Another angle that I’d love to see more research on, is about personal care products, vitamins that sort of thing, I call it my ‘Medical Analytics Fantasy’ or more recently I reference it as ‘Correlation Station’ since people love to downplay what can be seen with that kind of data. Imagine quizzes where people say what products they remember using at different ages, getting ahold of the ingredient list data from years back and then cross referencing that with studies and eventual effects of them on animals/people who used or were involved in case studies.
I feel like there is SO much hidden in these details, this is getting long for a comment though. Excited to see things that you find in your studies!!
Susannah Fox says
Thanks, Kristin, these are great ideas for further exploration!
Susannah Fox says
Since this blog is my outboard memory, here are a few more ideas and links shared on Twitter.
I saw a tweet from MD Environment warning of a Code Orange day for central Maryland.

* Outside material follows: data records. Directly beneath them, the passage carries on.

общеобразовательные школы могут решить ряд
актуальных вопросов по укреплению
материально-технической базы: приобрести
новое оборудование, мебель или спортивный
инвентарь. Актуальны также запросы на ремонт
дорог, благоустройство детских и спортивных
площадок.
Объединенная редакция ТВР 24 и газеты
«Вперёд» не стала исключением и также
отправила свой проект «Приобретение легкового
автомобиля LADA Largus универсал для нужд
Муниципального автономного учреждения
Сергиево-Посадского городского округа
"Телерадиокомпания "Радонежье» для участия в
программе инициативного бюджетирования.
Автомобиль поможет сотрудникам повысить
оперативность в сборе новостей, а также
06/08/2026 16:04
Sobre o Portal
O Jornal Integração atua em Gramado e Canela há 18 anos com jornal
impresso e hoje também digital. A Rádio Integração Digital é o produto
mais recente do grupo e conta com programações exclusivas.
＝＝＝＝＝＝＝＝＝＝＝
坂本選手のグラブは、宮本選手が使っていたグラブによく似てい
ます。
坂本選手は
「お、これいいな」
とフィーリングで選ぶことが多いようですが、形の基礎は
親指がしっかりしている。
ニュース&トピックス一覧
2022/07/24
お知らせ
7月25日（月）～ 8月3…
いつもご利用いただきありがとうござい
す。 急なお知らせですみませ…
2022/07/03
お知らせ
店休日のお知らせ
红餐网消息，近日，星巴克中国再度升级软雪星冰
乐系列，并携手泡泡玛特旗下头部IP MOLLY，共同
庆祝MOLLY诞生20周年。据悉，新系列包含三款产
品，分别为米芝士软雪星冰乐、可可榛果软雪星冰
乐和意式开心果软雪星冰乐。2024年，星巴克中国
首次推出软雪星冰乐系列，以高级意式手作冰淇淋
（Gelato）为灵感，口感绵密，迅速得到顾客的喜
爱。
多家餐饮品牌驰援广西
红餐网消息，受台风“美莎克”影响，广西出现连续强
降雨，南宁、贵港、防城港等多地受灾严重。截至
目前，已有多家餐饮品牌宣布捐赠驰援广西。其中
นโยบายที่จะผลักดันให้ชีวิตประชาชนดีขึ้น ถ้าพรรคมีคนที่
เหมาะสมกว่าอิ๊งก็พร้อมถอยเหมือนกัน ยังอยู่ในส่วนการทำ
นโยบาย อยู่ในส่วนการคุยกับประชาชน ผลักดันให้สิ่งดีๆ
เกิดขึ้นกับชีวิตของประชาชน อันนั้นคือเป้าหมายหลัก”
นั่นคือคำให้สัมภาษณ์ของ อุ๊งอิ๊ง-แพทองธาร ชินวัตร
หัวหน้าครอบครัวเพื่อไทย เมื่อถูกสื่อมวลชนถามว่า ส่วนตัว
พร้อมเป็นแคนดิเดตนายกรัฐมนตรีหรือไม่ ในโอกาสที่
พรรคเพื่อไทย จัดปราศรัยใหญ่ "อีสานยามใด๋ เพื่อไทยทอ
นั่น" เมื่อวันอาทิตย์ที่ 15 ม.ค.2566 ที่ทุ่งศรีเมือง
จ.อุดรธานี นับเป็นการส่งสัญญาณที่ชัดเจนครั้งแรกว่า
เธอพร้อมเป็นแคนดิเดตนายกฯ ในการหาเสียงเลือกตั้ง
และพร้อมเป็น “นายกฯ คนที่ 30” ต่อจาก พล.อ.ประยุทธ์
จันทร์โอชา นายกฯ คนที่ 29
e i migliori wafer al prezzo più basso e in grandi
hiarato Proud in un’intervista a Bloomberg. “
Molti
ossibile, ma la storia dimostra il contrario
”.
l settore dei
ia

I shared it and wrote, “When we talk about health data, we should include air quality measures.”
Tatyana Kanzaveli replied: “Yes! You remember we did a talk presenting predictive disease rates at a zip code level using public datasets- one of them was environmental data!”

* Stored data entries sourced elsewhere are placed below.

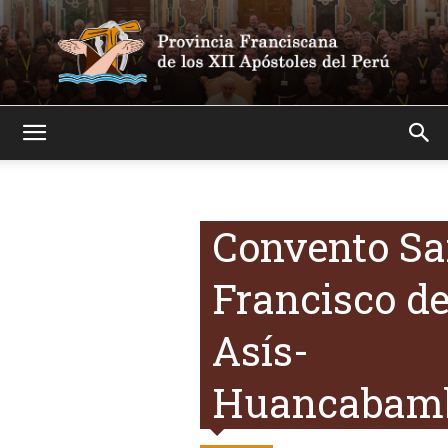
Franciscanos
Convento S
Francisco d
Asís-
Huancabam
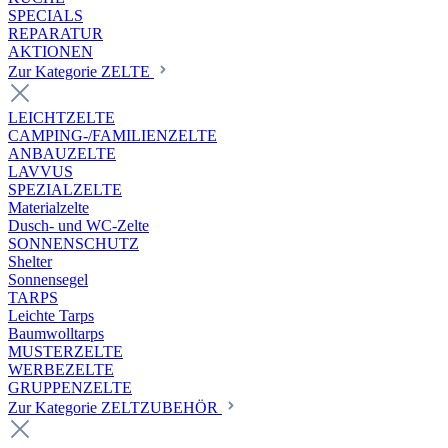
SPECIALS
REPARATUR
AKTIONEN
Zur Kategorie ZELTE
LEICHTZELTE
CAMPING-/FAMILIENZELTE
ANBAUZELTE
LAVVUS
SPEZIALZELTE
Materialzelte
Dusch- und WC-Zelte
SONNENSCHUTZ
Shelter
Sonnensegel
TARPS
Leichte Tarps
Baumwolltarps
MUSTERZELTE
WERBEZELTE
GRUPPENZELTE
Zur Kategorie ZELTZUBEHÖR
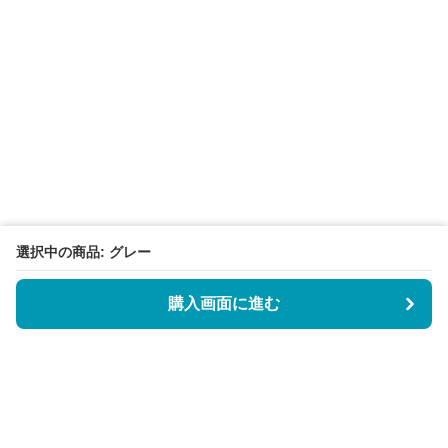
選択中の商品: グレー
購入画面に進む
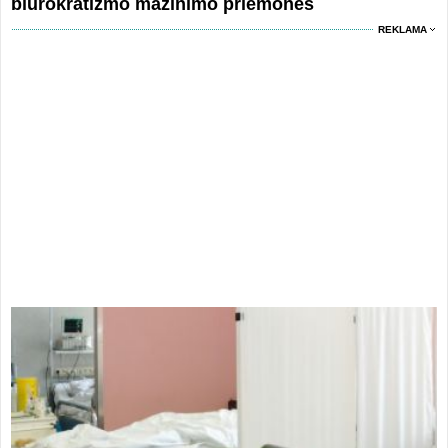
biurokratizmo mažinimo priemones
REKLAMA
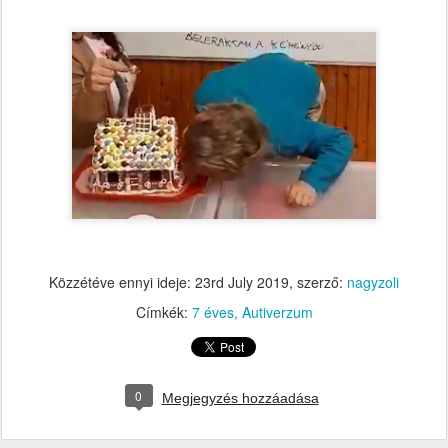
Közzétéve ennyi ideje:
23rd July 2019
, szerző:
nagyzoli
Címkék:
7 éves
Autiverzum
0
Megjegyzés hozzáadása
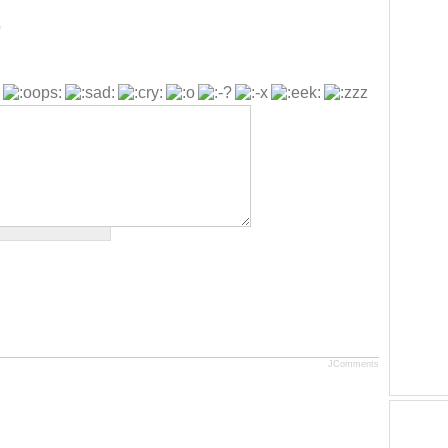
b
JComments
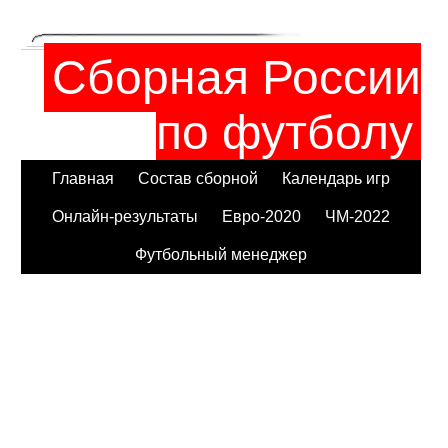
Сборная России
по футболу
Главная
Состав сборной
Календарь игр
Онлайн-результаты
Евро-2020
ЧМ-2022
Футбольный менеджер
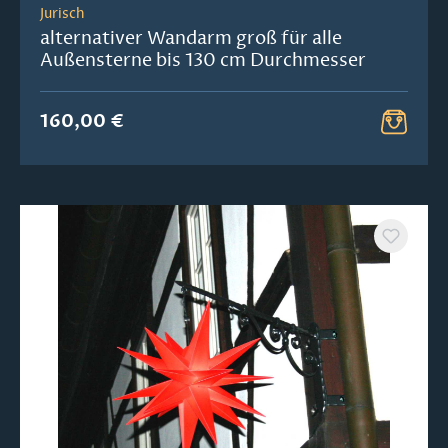
Jurisch
alternativer Wandarm groß für alle
Außensterne bis 130 cm Durchmesser
160,00 €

Chris Hogg of Propeller Health tweeted: “We model asthma/respiratory risk based on local environment. We opened a public API where you can send a location and receive air quality and asthma risk (based on air quality).”

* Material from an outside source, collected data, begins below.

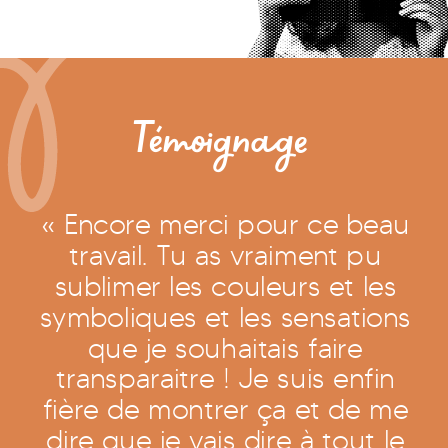
Témoignage
« Encore merci pour ce beau
travail. Tu as vraiment pu
sublimer les couleurs et les
symboliques et les sensations
que je souhaitais faire
transparaitre ! Je suis enfin
fière de montrer ça et de me
dire que je vais dire à tout le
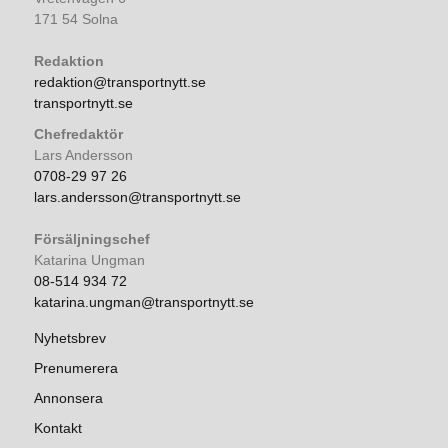
171 54 Solna
Redaktion
redaktion@transportnytt.se
transportnytt.se
Chefredaktör
Lars Andersson
0708-29 97 26
lars.andersson@transportnytt.se
Försäljningschef
Katarina Ungman
08-514 934 72
katarina.ungman@transportnytt.se
Nyhetsbrev
Prenumerera
Annonsera
Kontakt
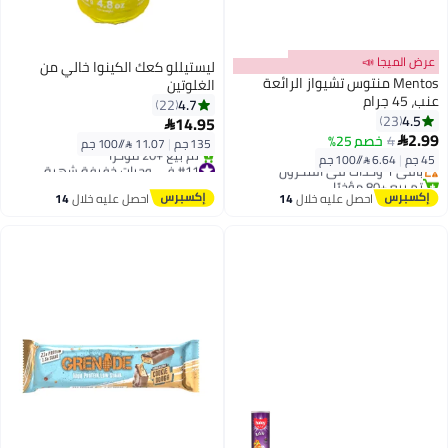
عرض الميجا 📣
ليستيللو كعك الكينوا خالي من
Mentos منتوس تشيواز الرائعة
الغلوتين
عنب، 45 جرام
4.7
22
4.5
23
14.95

أقل سعر في السنة
2.99
4
خصم 25%

135 جم
|
11.07 /⁨/100 جم⁩
توصيل مجاني
45 جم
|
6.64 /⁨/100 جم⁩
باقي 1 وحدات في المخزون
#11 في وجبات خفيفة شهية
تم بيع +80 مؤخرًا
توصيل مجاني
أقل سعر في السنة
تم بيع +20 مؤخرًا
احصل عليه خلال
14
احصل عليه خلال
14
#11 في وجبات خفيفة شهية
اغسطس
اغسطس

Jane Sarasohn-Kahn shared a graphic from her book, Health Consuming, that illustrates that air pollution is a greater risk factor for mortality than HIV/AIDS, smoking, and alcohol & drug abuse. Data via the Air Quality Life Index project EPIC @UChiEnergy https://aqli.epic.uchicago.edu/
Chantal Kerssens suggested we add “noise levels” to the health data landscape.
Please keep the suggestions and resources coming!
Smith says
Another angle that I’d love to see more research on, is about personal care products, vitamins that sort of thing, I call it my ‘Medical Analytics Fantasy’ or more recently I reference it as ‘Correlation Station’ since people love to downplay what can be seen with that kind of data. Imagine quizzes where people say what products they remember using at different ages, getting ahold of the ingredient list data from years back and then cross referencing that with studies and eventual effects of them on animals/people who used or were involved in case studies.
Susannah Fox says
I love that idea! If we are playing What If, I’d get permission to match a person with their grocery, drug store, bodega purchases and create an easy check list — was this for you? Do you remember eating/drinking/taking this? That way we’d prompt their memory a bit.
Susannah Fox says
Adding to my outboard memory, here’s an excerpt from an article published in JAMA on 9/12/19 which points out another big missing data set: “Primary Care Selection: A Building Block for Value-Based Health Care” by Scott Heiser, MPH; Patrick H. Conway, MD, MSc; Rahul Rajkumar, MD, JD
“…the Office of the National Coordinator for Health Information Technology should explore whether a data standard could enable the collection, storage, and sharing of the PCP selection data of all US patients across the continuum of care. The same way that data standards were created for the admission, discharge, and transfer data that is now proposed to be a requirement of participation in Medicare, so too should be the capture and dissemination of PCP selection data. This would further ensure that the often-repeated maxim of ‘right care, right place, right time’ can actually occur if the PCP of record can be identified at any point in the delivery of care.”